Members of the North Charlotte-Concord chapter of 40+ Double Dutch Club get in a workout. The club, North Carolina’s first, started in 2019 and gives members a platform to support each other emotionally along with physical fitness.

A children’s game is helping midlife women navigate the responsibilities of adulthood.

The 40+ Double Dutch Club is a national group of Black women who jump with a mission of inspiring friendship, fitness, and fellowship. The club gives members a break from adulting and empowers them emotionally along with physical fitness.

“You come to this midlife awareness that you’re giving so much of yourself to everyone else and your cup is left empty for you,” said Michelle Joshua, who is the 40+ DDC captain for the North Charlotte-Concord chapter.

Joshua started the chapter in 2019 as the first in North Carolina. Now there are seven: Clayton/Garner, Raleigh/Durham, Greensboro, Fayetteville, and Wilson. There’s also one in South Charlotte.

Double Dutch is played with two people turning two large ropes in opposite directions while one or more jumpers hop simultaneously in the middle. The game’s history in the U.S. can be traced to Dutch immigrants who arrived in New York City.

According to the New York-based National Double Dutch League, the modern game was developed in 1973 when New York City police Detectives David Walkers and Ulysses Williams created rules that gave children in predominantly Black neighborhoods an opportunity to compete in a team sport with their own rhymes and creative moves.  

The 40+ DDC was started in 2016 in Chicago by Pamela Robinson and her best friend Catrina Dyer-Taylor.

Robinson was inspired to start the club after going through a depression and what people call a “midlife crisis.”

“My marriage was coming to an end,” Robinson said. “My kids were grown up and they didn’t need me the same way they did when they were growing up, volunteering at their schools, and helping with homework. Things had changed. I needed to find a happy place.”

Robinson decided to become more intentional about jumping, which quickly turned into a major phenomenon with more women of color who were going through similar experiences joining her.  

The group is a sisterhood and safe space for women 40 and older to support them through a time in their lives when transitions are taking place, whether it’s menopause, divorce, supporting adult children or aging parents. Women this age are often so busy catering to other people they put care for themselves last.

Membership is easy – just buy a T-shirt through the organization that displays your name and your age.

The Charlotte chapter consists of more than 100 women. The youngest member is 42, and the oldest is 83.  

If you have two left feet, that’s OK. They will teach you how to jump.  “Double Dutch is not hard at all,” Joshua said. “The key to Double Dutch is coordination between three people – the two turners and the jumper. Good turners will adjust to the jumper’s speed and skill.”

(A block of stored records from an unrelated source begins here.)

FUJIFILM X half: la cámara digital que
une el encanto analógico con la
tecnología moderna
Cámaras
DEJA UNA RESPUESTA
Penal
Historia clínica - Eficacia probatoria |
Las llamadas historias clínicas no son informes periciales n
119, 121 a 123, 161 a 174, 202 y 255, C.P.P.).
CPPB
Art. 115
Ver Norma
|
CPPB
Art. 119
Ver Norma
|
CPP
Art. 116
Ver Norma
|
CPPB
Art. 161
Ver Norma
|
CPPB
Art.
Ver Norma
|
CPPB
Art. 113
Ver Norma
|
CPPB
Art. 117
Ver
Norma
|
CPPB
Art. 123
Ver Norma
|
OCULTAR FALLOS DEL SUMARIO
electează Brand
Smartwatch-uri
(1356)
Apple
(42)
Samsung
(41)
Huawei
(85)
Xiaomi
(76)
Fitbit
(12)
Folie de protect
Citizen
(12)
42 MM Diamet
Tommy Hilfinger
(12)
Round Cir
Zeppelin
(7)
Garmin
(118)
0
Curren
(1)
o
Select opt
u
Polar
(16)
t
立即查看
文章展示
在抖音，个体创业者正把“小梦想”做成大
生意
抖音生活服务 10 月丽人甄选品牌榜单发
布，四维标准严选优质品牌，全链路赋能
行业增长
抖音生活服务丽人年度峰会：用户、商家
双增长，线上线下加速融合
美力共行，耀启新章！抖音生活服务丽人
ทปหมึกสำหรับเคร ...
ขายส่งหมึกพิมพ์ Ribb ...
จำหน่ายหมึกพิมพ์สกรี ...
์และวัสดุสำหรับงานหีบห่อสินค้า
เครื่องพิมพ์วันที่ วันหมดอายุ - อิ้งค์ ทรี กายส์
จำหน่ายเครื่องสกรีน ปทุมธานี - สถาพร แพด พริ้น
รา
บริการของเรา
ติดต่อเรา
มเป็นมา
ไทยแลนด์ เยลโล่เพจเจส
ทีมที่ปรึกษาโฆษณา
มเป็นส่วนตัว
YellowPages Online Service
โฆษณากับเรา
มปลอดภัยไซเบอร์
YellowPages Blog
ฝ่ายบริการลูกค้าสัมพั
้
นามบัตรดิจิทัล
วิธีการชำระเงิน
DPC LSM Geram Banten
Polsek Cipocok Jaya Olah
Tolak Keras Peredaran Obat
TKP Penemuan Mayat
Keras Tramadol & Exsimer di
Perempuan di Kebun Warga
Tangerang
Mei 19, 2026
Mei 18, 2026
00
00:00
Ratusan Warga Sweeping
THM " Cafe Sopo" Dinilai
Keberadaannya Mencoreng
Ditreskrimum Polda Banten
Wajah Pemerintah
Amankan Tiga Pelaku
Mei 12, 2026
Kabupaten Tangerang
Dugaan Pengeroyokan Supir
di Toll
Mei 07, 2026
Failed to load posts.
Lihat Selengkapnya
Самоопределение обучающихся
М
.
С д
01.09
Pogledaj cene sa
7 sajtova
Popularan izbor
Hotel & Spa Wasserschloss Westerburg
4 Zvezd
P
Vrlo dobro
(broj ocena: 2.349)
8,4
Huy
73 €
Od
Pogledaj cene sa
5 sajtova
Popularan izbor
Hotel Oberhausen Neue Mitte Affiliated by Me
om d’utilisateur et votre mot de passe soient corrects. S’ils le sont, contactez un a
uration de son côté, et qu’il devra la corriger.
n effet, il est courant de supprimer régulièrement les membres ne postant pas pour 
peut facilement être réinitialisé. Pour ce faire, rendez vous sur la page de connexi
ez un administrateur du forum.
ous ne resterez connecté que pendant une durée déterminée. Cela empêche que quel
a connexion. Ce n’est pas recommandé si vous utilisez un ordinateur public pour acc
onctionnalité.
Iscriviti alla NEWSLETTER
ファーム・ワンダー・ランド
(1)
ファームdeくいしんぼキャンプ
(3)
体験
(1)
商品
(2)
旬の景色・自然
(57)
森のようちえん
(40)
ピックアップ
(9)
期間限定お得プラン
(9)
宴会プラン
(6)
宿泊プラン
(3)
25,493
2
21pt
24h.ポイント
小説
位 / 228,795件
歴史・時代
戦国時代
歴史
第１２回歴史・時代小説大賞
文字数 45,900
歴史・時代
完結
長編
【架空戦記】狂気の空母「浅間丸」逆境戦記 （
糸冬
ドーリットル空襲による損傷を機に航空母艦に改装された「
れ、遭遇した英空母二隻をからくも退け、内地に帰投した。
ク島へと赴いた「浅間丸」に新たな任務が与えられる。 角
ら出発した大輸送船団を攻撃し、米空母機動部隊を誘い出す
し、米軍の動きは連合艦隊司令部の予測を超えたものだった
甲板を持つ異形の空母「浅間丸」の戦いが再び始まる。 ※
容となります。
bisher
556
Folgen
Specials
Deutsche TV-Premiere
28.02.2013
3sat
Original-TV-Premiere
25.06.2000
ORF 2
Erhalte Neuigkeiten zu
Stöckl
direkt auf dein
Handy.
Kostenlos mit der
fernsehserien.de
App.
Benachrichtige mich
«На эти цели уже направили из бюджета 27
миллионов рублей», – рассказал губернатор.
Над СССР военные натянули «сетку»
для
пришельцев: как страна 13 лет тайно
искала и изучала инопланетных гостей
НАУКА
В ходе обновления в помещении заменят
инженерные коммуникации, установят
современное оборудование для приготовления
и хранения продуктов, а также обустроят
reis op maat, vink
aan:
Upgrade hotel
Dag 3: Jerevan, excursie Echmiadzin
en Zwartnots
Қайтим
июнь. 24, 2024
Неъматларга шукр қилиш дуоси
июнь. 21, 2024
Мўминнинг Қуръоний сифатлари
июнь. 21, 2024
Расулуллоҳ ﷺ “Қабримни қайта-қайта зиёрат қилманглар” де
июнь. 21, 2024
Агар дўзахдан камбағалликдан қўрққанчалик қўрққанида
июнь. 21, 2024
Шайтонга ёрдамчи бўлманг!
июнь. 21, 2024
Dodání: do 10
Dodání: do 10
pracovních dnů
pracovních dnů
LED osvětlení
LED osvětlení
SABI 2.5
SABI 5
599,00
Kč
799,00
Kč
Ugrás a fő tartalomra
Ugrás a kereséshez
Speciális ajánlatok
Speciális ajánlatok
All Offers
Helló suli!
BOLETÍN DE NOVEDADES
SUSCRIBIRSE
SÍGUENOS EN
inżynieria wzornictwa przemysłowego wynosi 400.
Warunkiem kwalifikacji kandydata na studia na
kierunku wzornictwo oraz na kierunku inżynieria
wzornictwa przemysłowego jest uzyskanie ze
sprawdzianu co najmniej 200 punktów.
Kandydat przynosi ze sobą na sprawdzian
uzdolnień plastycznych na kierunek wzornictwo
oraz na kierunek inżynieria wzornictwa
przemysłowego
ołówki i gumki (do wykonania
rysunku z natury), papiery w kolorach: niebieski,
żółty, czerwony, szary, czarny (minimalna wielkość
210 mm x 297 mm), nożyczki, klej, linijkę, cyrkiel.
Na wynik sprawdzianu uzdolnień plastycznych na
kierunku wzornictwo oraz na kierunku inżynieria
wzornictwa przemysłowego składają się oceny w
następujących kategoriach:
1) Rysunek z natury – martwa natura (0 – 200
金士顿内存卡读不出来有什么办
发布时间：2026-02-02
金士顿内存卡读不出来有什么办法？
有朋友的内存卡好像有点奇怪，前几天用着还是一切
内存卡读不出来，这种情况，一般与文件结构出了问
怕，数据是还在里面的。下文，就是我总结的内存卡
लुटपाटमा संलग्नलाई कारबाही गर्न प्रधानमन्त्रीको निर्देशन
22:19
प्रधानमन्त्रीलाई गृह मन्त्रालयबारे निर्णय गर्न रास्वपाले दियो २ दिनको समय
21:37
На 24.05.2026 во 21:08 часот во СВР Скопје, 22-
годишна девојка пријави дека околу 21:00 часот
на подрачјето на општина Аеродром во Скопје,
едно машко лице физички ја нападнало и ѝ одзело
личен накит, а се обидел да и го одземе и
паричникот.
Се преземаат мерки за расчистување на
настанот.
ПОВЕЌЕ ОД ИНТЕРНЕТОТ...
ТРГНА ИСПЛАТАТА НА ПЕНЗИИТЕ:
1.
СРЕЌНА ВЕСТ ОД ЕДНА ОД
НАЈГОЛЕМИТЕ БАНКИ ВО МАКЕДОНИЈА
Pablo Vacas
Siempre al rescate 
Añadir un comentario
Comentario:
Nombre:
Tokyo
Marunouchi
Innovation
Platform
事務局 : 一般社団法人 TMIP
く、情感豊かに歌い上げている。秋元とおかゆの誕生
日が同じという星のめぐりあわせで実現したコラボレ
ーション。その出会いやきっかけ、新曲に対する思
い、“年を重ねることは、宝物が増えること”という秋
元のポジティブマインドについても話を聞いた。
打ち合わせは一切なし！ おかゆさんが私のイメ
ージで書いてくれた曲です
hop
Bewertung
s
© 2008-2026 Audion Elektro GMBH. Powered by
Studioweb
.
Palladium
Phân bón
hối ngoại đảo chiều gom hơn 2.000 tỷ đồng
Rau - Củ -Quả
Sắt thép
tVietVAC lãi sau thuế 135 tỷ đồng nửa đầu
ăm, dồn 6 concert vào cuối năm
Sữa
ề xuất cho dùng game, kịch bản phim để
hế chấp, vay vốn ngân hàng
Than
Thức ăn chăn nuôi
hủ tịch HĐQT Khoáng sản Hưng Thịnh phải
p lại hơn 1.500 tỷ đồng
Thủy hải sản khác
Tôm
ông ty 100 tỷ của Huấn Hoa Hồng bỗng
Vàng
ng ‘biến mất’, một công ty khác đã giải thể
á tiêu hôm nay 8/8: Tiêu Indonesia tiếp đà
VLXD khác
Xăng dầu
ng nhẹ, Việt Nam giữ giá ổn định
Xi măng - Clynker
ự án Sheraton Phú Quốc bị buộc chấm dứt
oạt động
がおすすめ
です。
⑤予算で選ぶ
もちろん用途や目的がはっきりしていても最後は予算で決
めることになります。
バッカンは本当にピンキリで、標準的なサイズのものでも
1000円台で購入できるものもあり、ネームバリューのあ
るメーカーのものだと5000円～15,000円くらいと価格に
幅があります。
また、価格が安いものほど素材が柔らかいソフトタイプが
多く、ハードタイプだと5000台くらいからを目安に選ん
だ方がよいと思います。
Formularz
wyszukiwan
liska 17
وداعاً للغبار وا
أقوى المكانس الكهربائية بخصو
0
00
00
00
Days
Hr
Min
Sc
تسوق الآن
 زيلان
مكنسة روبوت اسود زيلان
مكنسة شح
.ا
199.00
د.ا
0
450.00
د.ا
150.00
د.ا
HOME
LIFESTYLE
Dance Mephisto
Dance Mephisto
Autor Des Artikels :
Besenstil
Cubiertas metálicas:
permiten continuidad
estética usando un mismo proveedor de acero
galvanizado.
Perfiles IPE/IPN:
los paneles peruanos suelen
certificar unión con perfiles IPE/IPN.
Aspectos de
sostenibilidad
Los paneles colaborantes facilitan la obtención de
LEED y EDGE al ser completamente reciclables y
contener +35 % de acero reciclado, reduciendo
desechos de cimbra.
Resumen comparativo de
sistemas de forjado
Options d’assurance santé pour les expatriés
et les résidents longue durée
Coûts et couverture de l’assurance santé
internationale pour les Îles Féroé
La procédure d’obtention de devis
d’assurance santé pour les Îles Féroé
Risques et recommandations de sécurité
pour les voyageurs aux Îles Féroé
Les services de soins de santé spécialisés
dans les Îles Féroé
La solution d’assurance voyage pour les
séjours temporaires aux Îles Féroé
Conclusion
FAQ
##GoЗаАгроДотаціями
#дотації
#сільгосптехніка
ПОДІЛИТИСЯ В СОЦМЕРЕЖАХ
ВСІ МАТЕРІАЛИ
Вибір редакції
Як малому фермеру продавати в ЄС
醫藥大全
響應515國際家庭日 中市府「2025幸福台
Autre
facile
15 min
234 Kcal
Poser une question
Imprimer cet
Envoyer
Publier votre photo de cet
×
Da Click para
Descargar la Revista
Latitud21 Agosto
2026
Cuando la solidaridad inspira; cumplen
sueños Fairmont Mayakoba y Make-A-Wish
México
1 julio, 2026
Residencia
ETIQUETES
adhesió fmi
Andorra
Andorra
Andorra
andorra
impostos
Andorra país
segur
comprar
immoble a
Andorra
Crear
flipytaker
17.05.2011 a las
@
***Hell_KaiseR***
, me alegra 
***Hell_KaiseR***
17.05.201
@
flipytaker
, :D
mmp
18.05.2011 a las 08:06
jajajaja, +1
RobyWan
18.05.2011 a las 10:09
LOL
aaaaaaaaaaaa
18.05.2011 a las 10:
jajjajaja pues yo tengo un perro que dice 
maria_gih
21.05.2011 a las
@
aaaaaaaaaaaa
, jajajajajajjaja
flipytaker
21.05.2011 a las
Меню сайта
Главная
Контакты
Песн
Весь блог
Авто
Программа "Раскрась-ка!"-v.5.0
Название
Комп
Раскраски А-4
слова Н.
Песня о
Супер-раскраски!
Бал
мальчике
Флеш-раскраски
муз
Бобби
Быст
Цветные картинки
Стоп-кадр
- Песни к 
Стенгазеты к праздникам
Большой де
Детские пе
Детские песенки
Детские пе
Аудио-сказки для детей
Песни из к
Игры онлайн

As a certified Double Dutch aerobics instructor, Joshua insists she can teach anyone the game in 60 seconds.

“I can teach anyone as long as you can jump up and down and get your feet up off the ground at least two to three inches,” she said.

Not only do members jump, they play other childhood favorites such as hula hoop, lemon ball, tinkling sticks, jacks, African hopscotch, and hand games – think Rock Paper Scissors.
Although Double Dutch has long been a staple in the Black community, most young people aren’t familiar with it.

“I think that the generations now, I don’t think they really know about Double Dutch,” said Pleasant, 39, a member of the South End chapter. “Growing up, we were out until the streetlights came on and didn’t want to go in after that. We would be outside; we would jump rope even if we didn’t have somebody. We would tie the rope to the end of a tree.”

After going years without jumping, Pleasant had to relearn skills. She joined the club about two months ago and enjoys the camaraderie.

“I joined the Double Dutch club for fellowship and just to have fun and just for sisterhood,” she said. “It’s an exercise.”  

Jumping Double Dutch improves strength, brain, and heart health, as well as coordination, balance, and burn calories.

One way the club supports its members is by gathering for a prayer circle in which they share their needs or announce good news. The local chapter also does community outreach through food drives, donating to shelters and the No Sister Left Behind program, in which members provide financial assistance to peers who are having an emotional, spiritual, or financial hardship.

“My goal is to encourage women to just take that hour and a half, one day a week and come out to double Dutch,” said Joshua the club’s regional delegate and wellness ambassador for North Carolina and South Carolina.  “It’s more than just jumping. It’s more than just line dancing. It’s more than just hula hooping and hopscotch. It’s a way to fellowship with other women.”

The North Charlotte-Concord chapter meets on Sundays from 2:30-4 p.m. at the Rowan Cabarrus YMCA. The South Charlotte chapter meets on Sundays from 2-3:30 p.m. at Providence Road Church of Christ.

The 40+ DDC will host events Aug. 5-6 for the community.